## Record extracts
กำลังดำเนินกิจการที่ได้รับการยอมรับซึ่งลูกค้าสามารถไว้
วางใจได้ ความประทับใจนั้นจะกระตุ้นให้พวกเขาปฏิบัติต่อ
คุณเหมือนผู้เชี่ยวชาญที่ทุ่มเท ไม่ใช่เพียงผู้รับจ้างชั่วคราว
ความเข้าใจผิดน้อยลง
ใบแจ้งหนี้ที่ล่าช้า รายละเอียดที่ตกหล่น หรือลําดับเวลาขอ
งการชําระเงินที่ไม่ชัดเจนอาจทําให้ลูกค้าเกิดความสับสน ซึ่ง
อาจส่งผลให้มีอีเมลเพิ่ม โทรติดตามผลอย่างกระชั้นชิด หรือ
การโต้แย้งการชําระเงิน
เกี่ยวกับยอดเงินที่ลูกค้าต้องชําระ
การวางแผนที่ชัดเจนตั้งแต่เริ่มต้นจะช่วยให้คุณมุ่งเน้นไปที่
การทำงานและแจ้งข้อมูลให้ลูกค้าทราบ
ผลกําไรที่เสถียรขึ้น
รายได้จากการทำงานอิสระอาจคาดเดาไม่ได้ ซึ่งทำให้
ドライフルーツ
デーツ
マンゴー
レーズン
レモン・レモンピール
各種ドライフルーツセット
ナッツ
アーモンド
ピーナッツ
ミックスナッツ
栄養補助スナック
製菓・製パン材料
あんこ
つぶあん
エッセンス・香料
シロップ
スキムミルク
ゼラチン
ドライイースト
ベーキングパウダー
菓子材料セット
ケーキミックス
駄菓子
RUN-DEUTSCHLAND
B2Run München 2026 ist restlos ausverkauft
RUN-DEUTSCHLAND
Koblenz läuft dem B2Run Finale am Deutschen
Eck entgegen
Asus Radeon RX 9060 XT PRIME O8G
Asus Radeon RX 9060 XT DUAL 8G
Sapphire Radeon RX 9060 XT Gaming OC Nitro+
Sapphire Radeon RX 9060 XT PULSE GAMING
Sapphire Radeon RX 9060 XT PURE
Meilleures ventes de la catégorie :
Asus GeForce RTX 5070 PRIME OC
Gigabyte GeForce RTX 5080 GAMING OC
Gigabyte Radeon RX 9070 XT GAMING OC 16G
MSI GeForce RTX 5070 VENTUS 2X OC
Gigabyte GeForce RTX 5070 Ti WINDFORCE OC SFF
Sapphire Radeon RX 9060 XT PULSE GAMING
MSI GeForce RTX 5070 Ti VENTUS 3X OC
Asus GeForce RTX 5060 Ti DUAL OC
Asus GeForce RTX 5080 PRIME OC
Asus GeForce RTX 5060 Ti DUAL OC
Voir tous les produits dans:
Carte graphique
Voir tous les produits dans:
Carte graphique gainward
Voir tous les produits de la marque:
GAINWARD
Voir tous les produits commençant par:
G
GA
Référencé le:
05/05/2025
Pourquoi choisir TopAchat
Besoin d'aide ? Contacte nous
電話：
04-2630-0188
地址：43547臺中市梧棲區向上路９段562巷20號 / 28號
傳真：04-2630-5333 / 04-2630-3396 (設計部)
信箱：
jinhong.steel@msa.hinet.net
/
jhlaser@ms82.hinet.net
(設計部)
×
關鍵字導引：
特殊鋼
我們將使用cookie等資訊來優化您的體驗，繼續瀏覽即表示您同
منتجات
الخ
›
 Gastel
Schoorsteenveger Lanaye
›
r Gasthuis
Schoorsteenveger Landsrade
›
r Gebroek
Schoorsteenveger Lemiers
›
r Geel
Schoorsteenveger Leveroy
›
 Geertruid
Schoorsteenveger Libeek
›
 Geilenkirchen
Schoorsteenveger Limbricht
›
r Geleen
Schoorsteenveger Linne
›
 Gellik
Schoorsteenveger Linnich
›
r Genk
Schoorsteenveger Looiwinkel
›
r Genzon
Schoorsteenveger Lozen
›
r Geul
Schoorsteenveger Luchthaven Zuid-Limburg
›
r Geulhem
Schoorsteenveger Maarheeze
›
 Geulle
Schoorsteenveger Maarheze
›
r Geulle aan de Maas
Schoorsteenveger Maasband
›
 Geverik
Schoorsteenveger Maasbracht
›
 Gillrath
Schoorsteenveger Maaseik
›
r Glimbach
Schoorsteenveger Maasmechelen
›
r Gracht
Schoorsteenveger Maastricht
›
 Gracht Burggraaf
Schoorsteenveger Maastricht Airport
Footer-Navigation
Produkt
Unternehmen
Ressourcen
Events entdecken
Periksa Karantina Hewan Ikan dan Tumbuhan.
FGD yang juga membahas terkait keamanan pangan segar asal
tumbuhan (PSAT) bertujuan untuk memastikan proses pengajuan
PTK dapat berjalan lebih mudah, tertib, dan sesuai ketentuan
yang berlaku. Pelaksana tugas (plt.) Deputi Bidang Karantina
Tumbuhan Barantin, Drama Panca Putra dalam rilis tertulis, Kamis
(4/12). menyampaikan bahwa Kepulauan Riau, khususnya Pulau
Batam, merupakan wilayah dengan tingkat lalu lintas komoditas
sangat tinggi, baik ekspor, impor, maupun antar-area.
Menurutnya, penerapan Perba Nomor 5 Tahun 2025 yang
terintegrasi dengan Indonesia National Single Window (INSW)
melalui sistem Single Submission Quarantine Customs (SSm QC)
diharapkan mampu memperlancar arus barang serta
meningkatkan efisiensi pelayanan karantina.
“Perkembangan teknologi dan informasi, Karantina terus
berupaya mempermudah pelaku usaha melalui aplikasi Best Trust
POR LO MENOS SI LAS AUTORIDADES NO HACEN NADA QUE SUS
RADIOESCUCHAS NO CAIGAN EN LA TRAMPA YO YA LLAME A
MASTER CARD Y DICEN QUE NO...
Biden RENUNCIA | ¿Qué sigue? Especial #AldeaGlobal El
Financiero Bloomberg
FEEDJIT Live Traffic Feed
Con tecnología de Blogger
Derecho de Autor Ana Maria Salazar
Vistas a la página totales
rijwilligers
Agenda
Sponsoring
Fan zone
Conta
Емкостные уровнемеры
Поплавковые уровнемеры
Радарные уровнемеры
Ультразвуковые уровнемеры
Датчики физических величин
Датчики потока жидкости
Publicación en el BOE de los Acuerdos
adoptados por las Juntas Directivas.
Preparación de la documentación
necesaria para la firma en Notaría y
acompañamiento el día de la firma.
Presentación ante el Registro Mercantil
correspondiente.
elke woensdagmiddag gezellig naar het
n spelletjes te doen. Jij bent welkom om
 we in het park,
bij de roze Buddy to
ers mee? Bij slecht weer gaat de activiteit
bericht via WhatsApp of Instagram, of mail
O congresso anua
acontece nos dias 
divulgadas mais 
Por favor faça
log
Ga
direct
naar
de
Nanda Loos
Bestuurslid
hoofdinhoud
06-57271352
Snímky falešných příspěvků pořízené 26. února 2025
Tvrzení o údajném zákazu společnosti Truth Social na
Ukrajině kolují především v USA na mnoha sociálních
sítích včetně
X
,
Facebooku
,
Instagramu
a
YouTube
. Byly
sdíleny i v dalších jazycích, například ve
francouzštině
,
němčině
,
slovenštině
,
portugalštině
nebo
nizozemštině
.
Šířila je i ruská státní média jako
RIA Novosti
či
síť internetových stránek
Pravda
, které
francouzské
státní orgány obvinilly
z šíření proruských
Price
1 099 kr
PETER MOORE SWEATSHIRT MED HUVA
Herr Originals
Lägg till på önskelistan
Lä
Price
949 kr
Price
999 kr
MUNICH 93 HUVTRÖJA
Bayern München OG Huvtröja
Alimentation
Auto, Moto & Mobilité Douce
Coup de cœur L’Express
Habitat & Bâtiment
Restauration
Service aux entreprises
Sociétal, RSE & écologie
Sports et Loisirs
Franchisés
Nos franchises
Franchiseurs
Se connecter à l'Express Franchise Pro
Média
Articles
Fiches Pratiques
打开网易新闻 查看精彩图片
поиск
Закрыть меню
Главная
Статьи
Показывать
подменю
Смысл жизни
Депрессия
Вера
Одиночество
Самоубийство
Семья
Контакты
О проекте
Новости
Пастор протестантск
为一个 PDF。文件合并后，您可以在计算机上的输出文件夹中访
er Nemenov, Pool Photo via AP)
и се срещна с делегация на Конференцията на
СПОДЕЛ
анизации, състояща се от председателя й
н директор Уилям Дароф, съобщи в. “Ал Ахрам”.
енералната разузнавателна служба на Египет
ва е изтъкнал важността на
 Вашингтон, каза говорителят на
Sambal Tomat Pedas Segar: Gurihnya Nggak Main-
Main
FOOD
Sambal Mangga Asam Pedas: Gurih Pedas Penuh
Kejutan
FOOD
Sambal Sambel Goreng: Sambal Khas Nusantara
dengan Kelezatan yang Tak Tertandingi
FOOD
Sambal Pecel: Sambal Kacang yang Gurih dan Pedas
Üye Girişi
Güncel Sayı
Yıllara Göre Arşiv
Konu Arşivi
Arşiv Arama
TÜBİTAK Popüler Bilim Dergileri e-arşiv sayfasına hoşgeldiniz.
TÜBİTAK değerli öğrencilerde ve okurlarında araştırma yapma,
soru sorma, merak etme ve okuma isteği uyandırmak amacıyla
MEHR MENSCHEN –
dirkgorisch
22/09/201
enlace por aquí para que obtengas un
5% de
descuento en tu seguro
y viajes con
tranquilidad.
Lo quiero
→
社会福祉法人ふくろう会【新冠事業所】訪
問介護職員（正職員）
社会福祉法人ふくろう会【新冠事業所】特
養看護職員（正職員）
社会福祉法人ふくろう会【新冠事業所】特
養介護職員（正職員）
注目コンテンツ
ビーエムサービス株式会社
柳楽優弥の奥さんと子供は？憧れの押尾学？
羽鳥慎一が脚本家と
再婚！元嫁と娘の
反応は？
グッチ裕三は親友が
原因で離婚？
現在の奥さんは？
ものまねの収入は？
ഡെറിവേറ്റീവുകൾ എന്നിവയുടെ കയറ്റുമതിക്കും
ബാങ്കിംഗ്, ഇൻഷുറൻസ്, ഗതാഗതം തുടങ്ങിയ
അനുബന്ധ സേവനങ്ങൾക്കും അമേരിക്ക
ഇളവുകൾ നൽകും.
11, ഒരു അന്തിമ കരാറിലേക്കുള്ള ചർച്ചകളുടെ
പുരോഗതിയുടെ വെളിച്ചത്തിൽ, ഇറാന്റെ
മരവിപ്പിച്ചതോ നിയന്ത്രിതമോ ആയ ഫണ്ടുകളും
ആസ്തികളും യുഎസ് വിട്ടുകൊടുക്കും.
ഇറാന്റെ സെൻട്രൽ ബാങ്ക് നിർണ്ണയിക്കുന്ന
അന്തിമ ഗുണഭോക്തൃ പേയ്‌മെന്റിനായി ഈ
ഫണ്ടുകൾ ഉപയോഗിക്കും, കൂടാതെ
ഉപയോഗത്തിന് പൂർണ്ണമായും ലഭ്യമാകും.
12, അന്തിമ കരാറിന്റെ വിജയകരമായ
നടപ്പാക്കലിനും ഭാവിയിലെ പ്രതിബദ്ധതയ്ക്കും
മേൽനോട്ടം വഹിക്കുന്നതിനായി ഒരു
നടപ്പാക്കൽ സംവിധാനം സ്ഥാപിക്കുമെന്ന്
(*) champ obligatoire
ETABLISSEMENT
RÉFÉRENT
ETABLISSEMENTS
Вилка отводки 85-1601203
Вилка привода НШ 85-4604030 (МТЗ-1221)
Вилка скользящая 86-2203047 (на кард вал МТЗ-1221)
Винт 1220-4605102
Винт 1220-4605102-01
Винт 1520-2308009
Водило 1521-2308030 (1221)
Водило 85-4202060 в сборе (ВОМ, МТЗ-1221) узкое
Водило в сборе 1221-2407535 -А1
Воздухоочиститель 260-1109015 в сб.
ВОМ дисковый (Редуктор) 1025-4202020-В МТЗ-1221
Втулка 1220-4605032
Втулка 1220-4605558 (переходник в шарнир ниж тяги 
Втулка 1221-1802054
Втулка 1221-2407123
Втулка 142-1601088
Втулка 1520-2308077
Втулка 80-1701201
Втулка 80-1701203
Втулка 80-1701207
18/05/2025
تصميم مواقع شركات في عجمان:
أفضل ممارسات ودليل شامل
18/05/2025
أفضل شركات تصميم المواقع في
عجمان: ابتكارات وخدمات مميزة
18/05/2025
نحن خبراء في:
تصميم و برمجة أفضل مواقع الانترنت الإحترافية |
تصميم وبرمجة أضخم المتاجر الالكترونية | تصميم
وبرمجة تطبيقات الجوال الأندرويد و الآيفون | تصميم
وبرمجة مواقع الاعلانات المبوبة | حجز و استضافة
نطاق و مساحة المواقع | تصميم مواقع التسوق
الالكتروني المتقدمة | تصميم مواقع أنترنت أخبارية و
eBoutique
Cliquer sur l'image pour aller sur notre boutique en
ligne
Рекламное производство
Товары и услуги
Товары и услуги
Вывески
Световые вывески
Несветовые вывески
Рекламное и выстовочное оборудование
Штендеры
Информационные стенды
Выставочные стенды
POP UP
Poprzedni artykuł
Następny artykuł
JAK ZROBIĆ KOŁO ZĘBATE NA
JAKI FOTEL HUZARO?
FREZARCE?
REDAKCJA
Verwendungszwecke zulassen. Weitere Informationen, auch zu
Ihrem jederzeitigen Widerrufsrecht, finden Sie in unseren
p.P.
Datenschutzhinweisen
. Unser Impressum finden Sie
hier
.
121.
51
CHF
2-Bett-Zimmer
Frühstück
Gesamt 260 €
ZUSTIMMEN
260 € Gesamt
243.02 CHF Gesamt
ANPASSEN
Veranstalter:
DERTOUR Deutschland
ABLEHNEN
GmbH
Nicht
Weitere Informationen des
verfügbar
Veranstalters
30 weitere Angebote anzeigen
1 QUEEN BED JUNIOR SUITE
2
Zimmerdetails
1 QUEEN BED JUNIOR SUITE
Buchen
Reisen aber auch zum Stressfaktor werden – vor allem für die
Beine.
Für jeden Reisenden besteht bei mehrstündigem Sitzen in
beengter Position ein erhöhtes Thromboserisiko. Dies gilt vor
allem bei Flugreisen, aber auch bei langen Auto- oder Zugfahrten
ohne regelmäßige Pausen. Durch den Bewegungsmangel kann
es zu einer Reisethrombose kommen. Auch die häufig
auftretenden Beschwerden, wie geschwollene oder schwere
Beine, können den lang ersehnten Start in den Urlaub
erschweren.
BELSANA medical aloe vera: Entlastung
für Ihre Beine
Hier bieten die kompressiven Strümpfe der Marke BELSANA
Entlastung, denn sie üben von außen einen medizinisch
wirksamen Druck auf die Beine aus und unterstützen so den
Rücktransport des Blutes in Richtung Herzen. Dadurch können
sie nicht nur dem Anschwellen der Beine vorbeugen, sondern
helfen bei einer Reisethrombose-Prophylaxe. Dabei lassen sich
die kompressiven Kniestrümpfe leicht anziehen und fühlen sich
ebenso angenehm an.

## What the task asks
Which lines belong in the answer? Exactly those from the first line of the entries through the line holding "การโต้แย้งการชําระเงิน", inclusive, copied unchanged.

## Answer for this exercise
กำลังดำเนินกิจการที่ได้รับการยอมรับซึ่งลูกค้าสามารถไว้
วางใจได้ ความประทับใจนั้นจะกระตุ้นให้พวกเขาปฏิบัติต่อ
คุณเหมือนผู้เชี่ยวชาญที่ทุ่มเท ไม่ใช่เพียงผู้รับจ้างชั่วคราว
ความเข้าใจผิดน้อยลง
ใบแจ้งหนี้ที่ล่าช้า รายละเอียดที่ตกหล่น หรือลําดับเวลาขอ
งการชําระเงินที่ไม่ชัดเจนอาจทําให้ลูกค้าเกิดความสับสน ซึ่ง
อาจส่งผลให้มีอีเมลเพิ่ม โทรติดตามผลอย่างกระชั้นชิด หรือ
การโต้แย้งการชําระเงิน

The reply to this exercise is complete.